Transcript of [IEEE 2009 Second International Workshop on Knowledge Discovery and Data Mining (WKDD) - Moscow,...

K-means Optimization Algorithm for Solving Clustering Problem

Jinxin Dong, Minyong Qi College of Computer Science,

Liaocheng University, Liaocheng, ShanDong, 252059, China

e-mail: [email protected]

Abstract—The basic K-means is sensitive to the initial centre and easy to get stuck at local optimal value. To solve such problems, a new clustering algorithm is proposed based on simulated annealing. The algorithm views the clustering as optimization problem, the bisecting K-means splits the dataset into k clusters at first, and then run simulated annealing algorithm using the sum of distances between each pattern and its centre based on bisecting K-means as the aim function. To avoid the shortcomings of simulated annealing such as long computation time and low efficiency, a new data structure named sequence list is given. The experiment result shows the feasibility and validity of the proposed algorithm.

Keywords-simulated annealing; clustering; K-means algorithm; intelligent optimization; initial centre

I. INTRODUCTION Data clustering is used frequently in many applications,

such as data mining[1], vector quantization[2], pattern recognition[3], speaker recognition[4], fault detection[5] and etc.
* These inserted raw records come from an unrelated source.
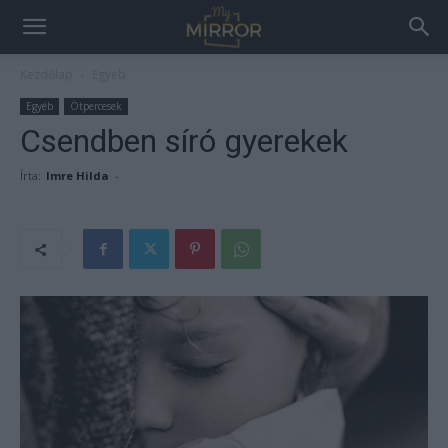
Kezdőlap
Egyéb
Egyéb
Ötpercesek
Csendben síró gyerekek
Írta:
Imre Hilda
-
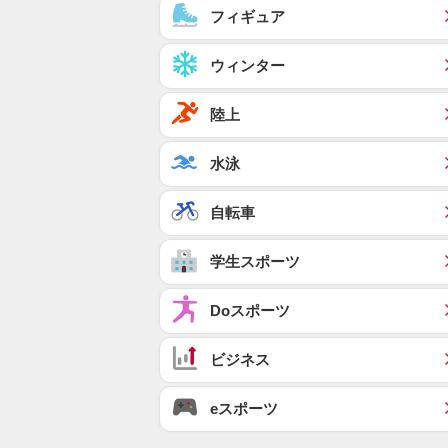
フィギュア
ウィンター
陸上
水泳
自転車
学生スポーツ
Doスポーツ
ビジネス
eスポーツ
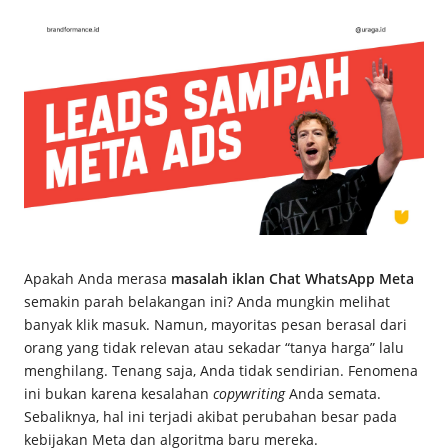
c
e
M
a
g
z
Apakah Anda merasa
masalah iklan Chat WhatsApp Meta
semakin parah belakangan ini? Anda mungkin melihat
banyak klik masuk. Namun, mayoritas pesan berasal dari
orang yang tidak relevan atau sekadar “tanya harga” lalu
menghilang. Tenang saja, Anda tidak sendirian. Fenomena
ini bukan karena kesalahan
copywriting
Anda semata.
Sebaliknya, hal ini terjadi akibat perubahan besar pada
kebijakan Meta dan algoritma baru mereka.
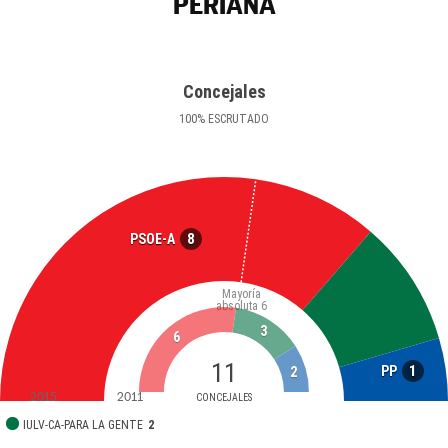
PERIANA
Concejales
100
%
ESCRUTADO
8
PSOE-A
Mayoría
absoluta
6
3
6
11
1
PP
2
2015
2011
CONCEJALES
IULV-CA-PARA LA GENTE
2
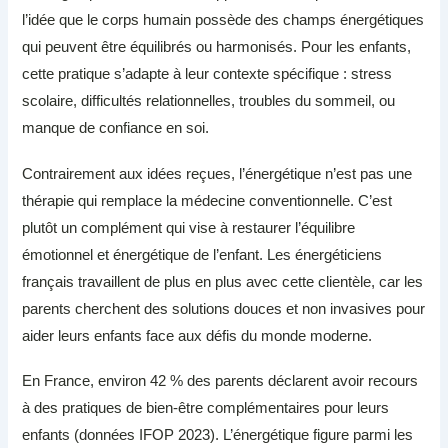
l’idée que le corps humain possède des champs énergétiques
qui peuvent être équilibrés ou harmonisés. Pour les enfants,
cette pratique s’adapte à leur contexte spécifique : stress
scolaire, difficultés relationnelles, troubles du sommeil, ou
manque de confiance en soi.
Contrairement aux idées reçues, l’énergétique n’est pas une
thérapie qui remplace la médecine conventionnelle. C’est
plutôt un complément qui vise à restaurer l’équilibre
émotionnel et énergétique de l’enfant. Les énergéticiens
français travaillent de plus en plus avec cette clientèle, car les
parents cherchent des solutions douces et non invasives pour
aider leurs enfants face aux défis du monde moderne.
En France, environ 42 % des parents déclarent avoir recours
à des pratiques de bien-être complémentaires pour leurs
enfants (données IFOP 2023). L’énergétique figure parmi les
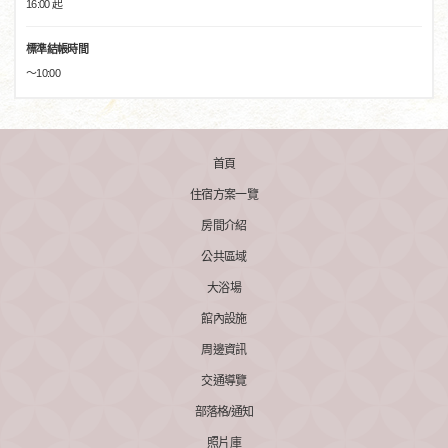
16:00 起
標準結帳時間
～10:00
首頁
住宿方案一覽
房間介紹
公共區域
大浴場
館內設施
周邊資訊
交通導覽
部落格/通知
照片庫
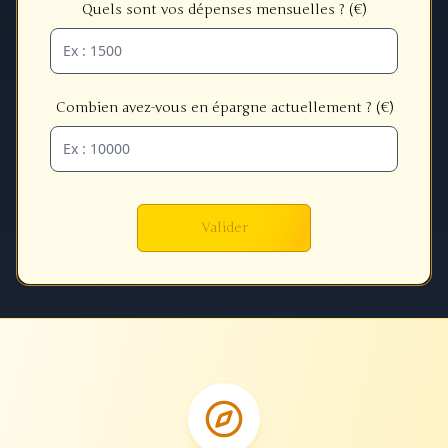
Quels sont vos dépenses mensuelles ? (€)
Combien avez-vous en épargne actuellement ? (€)
Valider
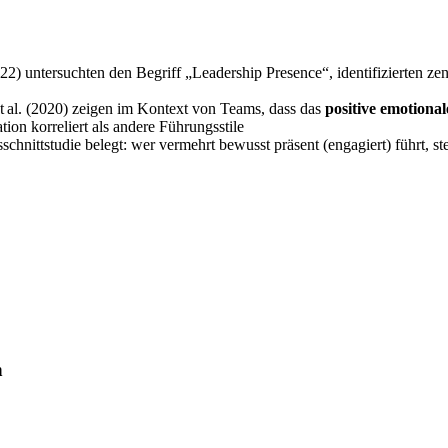
) untersuchten den Begriff „Leadership Presence“, identifizierten zen
 al. (2020) zeigen im Kontext von Teams, dass das
positive emotiona
ion korreliert als andere Führungsstile
chnittstudie belegt: wer vermehrt bewusst präsent (engagiert) führt, 
n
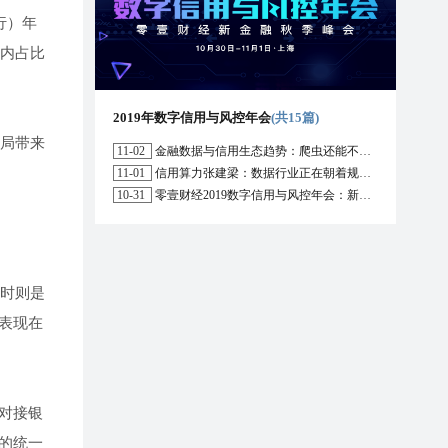
行）年
业内占比
2019年数字信用与风控年会
(共15篇)
格局带来
11-02
金融数据与信用生态趋势：爬虫还能不能用？区块链能解决哪些问题？
11-01
信用算力张建梁：数据行业正在朝着规范化方向演进，数据确权是数据开放的前提
10-31
零壹财经2019数字信用与风控年会：新形势下行业的机遇与挑战
当时则是
表现在
对接银
的统一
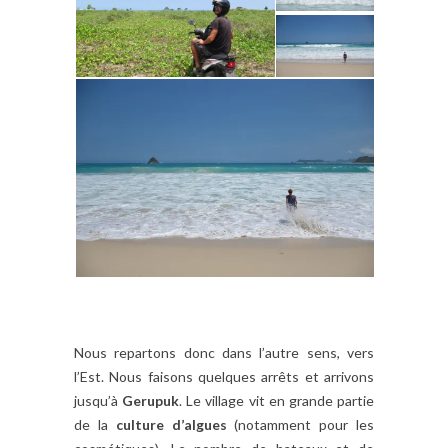
Nous repartons donc dans l’autre sens, vers
l’Est. Nous faisons quelques arrêts et arrivons
jusqu’à
Gerupuk
. Le village vit en grande partie
de la
culture d’algues
(notamment pour les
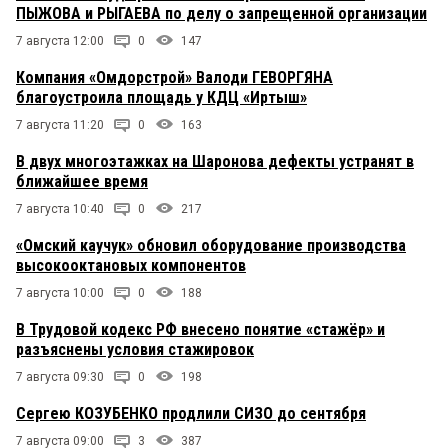
ПЫЖОВА и РЫГАЕВА по делу о запрещенной организации
7 августа 12:00
0
147
Компания «Омдорстрой» Валоди ГЕВОРГЯНА
благоустроила площадь у КДЦ «Иртыш»
7 августа 11:20
0
163
В двух многоэтажках на Шаронова дефекты устранят в
ближайшее время
7 августа 10:40
0
217
«Омский каучук» обновил оборудование производства
высокооктановых компонентов
7 августа 10:00
0
188
В Трудовой кодекс РФ внесено понятие «стажёр» и
разъяснены условия стажировок
7 августа 09:30
0
198
Сергею КОЗУБЕНКО продлили СИЗО до сентября
7 августа 09:00
3
387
A cluster is a set of entities which are alike and entities from different cluster are not alike, a cluster is an aggregation of points in the test space such that the distance between any two points in the cluster is less than the distance between any point in the cluster and any point not in it, and clusters may be described as connected regions of a multi-dimensional space containing a relatively high density of points, separated from other such regions by a region containing a relatively low density of points[6]. Now there are many methods for clustering, such as partition methods, hierarchical methods, density-based methods, grid-based methods, model-based methods and etc[7]. The K-means clustering algorithm, which is also called the generalized Lloyd algorithm, is a typical clustering algorithm.
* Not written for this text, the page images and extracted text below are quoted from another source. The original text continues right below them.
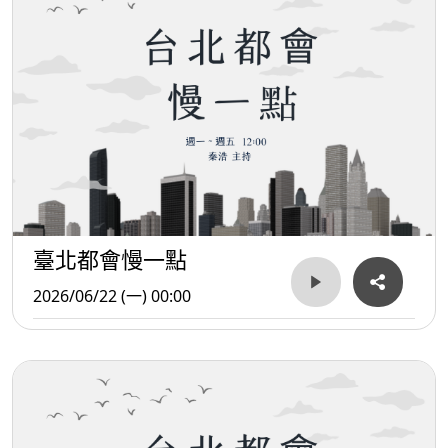
臺北都會慢一點
2026/06/22 (一) 00:00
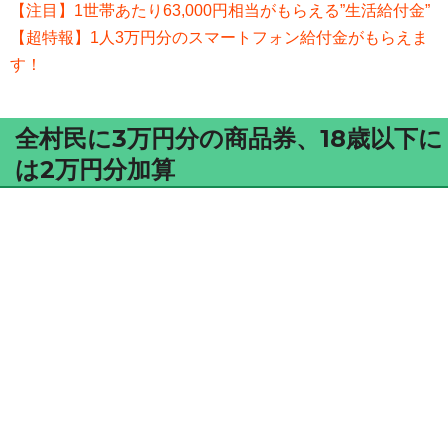
【注目】1世帯あたり63,000円相当がもらえる”生活給付金”
【超特報】1人3万円分のスマートフォン給付金がもらえま
す！
全村民に3万円分の商品券、18歳以下に
は2万円分加算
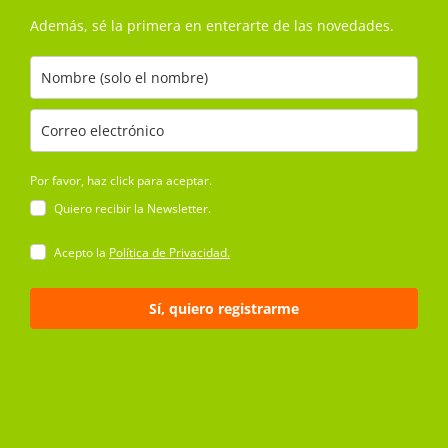
Además, sé la primera en enterarte de las novedades.
Por favor, haz click para aceptar.
Quiero recibir la Newsletter.
Acepto la
Política de Privacidad.
Sí, quiero registrarme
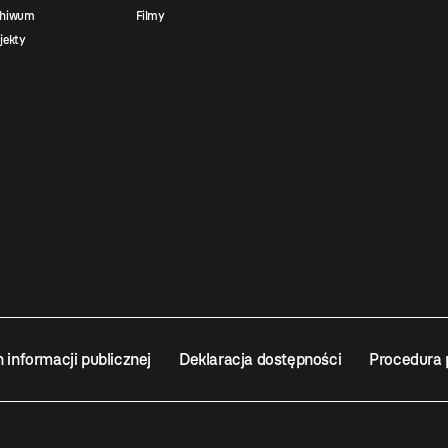
chiwum
Filmy
jekty
n informacji publicznej
Deklaracja dostępności
Procedura 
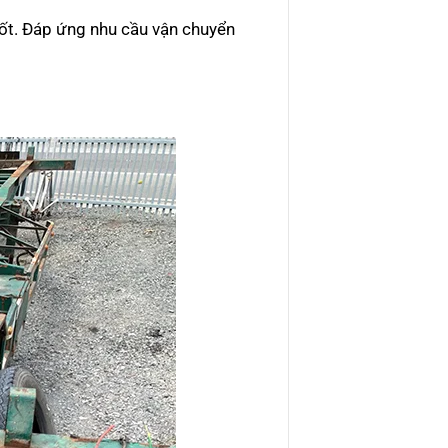
ốt. Đáp ứng nhu cầu vận chuyển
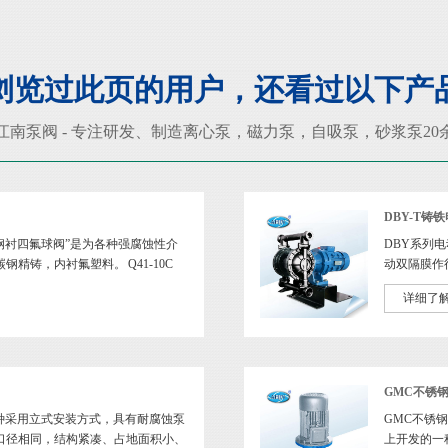
浏览过此页的用户，还看过以下产
江南泵阀 - 专注研发、制造
离心泵
，
磁力泵
，
自吸泵
，
砂浆泵
2
DBY-T铸
10C钢衬四氟球阀”是为各种强腐蚀性介
DBY系列
精铸，内衬氟塑料。 Q41-10C
动双隔膜作
断地吸....>>
详细了
GMC不锈
种采用立式安装方式，具有耐腐蚀泵
GMC不锈
口径相同，结构紧凑、占地面积小、
上开发的一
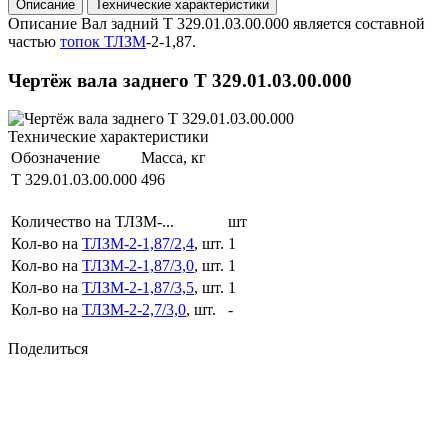
Описание
Технические характеристики
Описание
Вал задний Т 329.01.03.00.000 является составной
частью
топок ТЛЗМ
-2-1,87.
Чертёж вала заднего Т 329.01.03.00.000
Технические характеристики
Обозначение
Масса, кг
Т 329.01.03.00.000
496
Количество на ТЛЗМ-...
шт
Кол-во на
ТЛЗМ-2-1,87/2,4
, шт.
1
Кол-во на
ТЛЗМ-2-1,87/3,0
, шт.
1
Кол-во на
ТЛЗМ-2-1,87/3,5
, шт.
1
Кол-во на
ТЛЗМ-2-2,7/3,0
, шт.
-
Поделиться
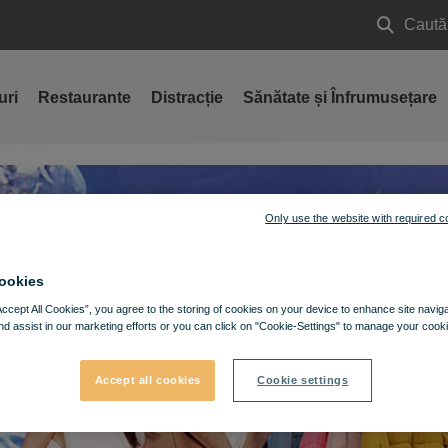
Caută
Caută
uri
Restaurante
Distracție
Sănătate și Înfrumusețare
Only use the website with required c
ookies
Accept All Cookies”, you agree to the storing of cookies on your device to enhance site navig
nd assist in our marketing efforts or you can click on "Cookie-Settings" to manage your cooki
Accept all cookies
Cookie settings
K-means is simple and can be easily used in practice, its time complex is O(nkt), n is the number of objects, k is the number of clusters, t is the number of iterations, so it is generally regarded as very fast. But there are many drawbacks in it:

• The result of K-means algorithm depends on initial clustering centers; different seed-points can cause different clusters, and can even lead to no resolution.
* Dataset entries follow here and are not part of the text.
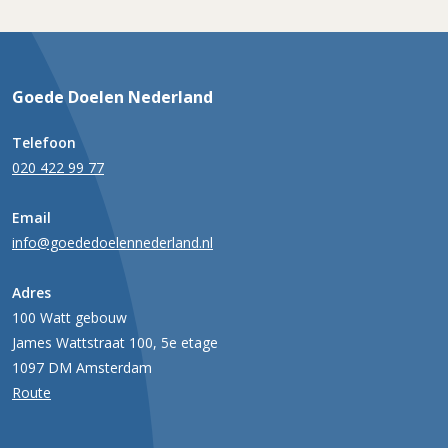
Goede Doelen Nederland
Telefoon
020 422 99 77
Email
info@goededoelennederland.nl
Adres
100 Watt gebouw
James Wattstraat 100, 5e etage
1097 DM Amsterdam
Route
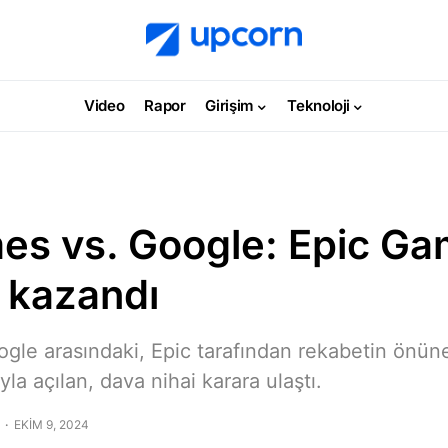
Video
Rapor
Girişim
Teknoloji
es vs. Google: Epic Ga
 kazandı
gle arasındaki, Epic tarafından rekabetin önü
yla açılan, dava nihai karara ulaştı.
EKIM 9, 2024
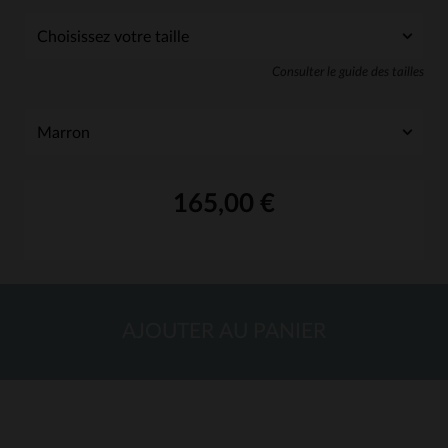
Consulter le guide des tailles
165,00 €
AJOUTER AU PANIER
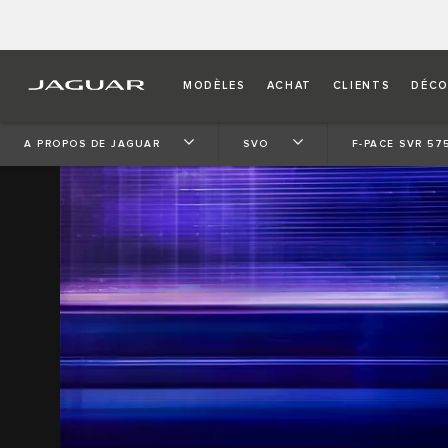
MODÈLES
ACHAT
CLIENTS
DÉCO
A PROPOS DE JAGUAR
SVO
F-PACE SVR 57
• The algorithm ends in local minima value.

II. IMPROVED K-MEANS ALGORITHM

A. K-means algorithm K-means algorithm is one of the most popular clustering

algorithms used in variety of domains. The main idea of K-means is choosing K patterns as initial centers firstly, K is the parameter that user has set before, and K is the number of final pattern cluster, assigning each point to its closest center to form K clusters, then recomputing the center of each cluster, repeat the assignment and compute until no clusters change, or, until the center remain the same. Furthermore, to obtain K clusters, split the set of all patterns into two clusters, select one of these clusters to split, and so on, until K clusters have been produced[8].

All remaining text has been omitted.